◆ Task details:
Of all the lines below, return only those starting with the line holding "nouveau sous la contrainte d’un esclavage." and going on through the line holding "Et quoi que", exactly as written.

◆ Data under study:
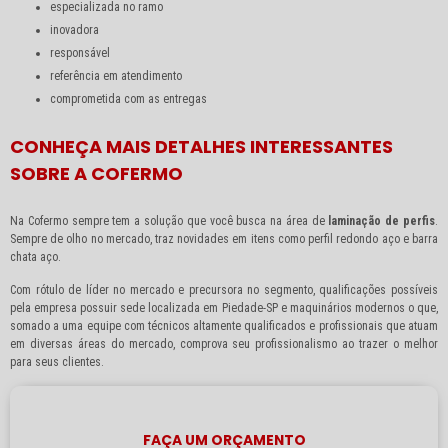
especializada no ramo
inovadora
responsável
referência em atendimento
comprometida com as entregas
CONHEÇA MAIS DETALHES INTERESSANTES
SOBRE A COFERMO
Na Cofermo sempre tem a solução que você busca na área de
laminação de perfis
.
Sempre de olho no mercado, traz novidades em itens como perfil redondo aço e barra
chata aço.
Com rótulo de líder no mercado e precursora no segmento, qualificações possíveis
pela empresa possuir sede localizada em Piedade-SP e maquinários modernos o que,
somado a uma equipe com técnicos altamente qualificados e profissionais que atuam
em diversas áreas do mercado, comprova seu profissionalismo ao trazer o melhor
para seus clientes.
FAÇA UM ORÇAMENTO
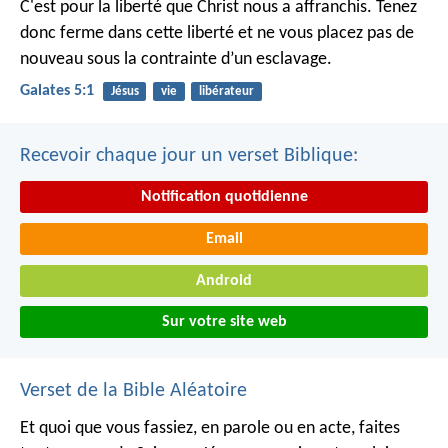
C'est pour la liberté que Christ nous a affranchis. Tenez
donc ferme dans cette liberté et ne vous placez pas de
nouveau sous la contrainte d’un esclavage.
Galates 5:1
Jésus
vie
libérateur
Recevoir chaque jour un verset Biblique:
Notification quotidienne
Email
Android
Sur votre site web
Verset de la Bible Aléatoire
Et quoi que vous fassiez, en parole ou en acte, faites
...
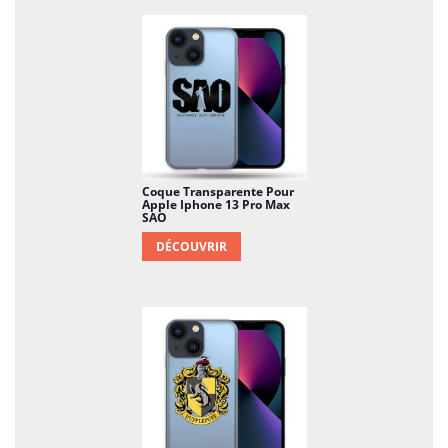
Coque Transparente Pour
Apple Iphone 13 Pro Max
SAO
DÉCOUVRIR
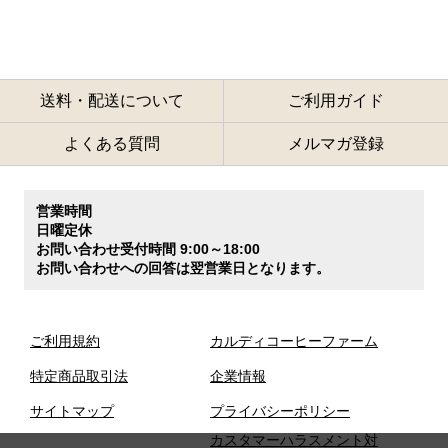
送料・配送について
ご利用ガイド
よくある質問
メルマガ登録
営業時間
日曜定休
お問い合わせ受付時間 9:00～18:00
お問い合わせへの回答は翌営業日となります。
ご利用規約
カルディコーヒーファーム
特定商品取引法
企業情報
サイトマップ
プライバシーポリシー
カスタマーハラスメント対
==
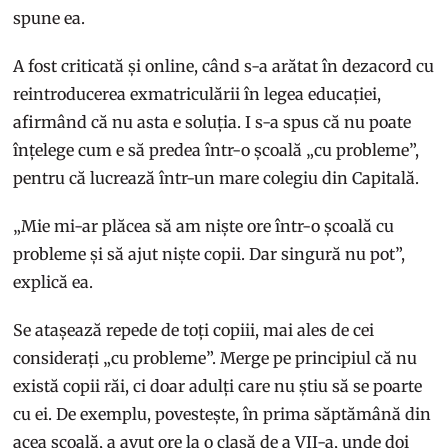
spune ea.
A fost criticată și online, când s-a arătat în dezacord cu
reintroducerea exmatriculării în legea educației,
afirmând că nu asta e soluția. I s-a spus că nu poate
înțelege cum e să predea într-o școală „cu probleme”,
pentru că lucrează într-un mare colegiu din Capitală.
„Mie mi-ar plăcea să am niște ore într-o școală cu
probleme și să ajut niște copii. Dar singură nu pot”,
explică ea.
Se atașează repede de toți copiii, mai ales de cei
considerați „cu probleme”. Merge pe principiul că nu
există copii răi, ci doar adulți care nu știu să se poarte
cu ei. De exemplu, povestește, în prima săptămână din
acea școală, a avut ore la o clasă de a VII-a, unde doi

◆ Completed exercise:
nouveau sous la contrainte d’un esclavage.
Galates 5:1
Jésus
vie
libérateur
Recevoir chaque jour un verset Biblique:
Notification quotidienne
Email
Android
Sur votre site web
Verset de la Bible Aléatoire
Et quoi que vous fassiez, en parole ou en acte, faites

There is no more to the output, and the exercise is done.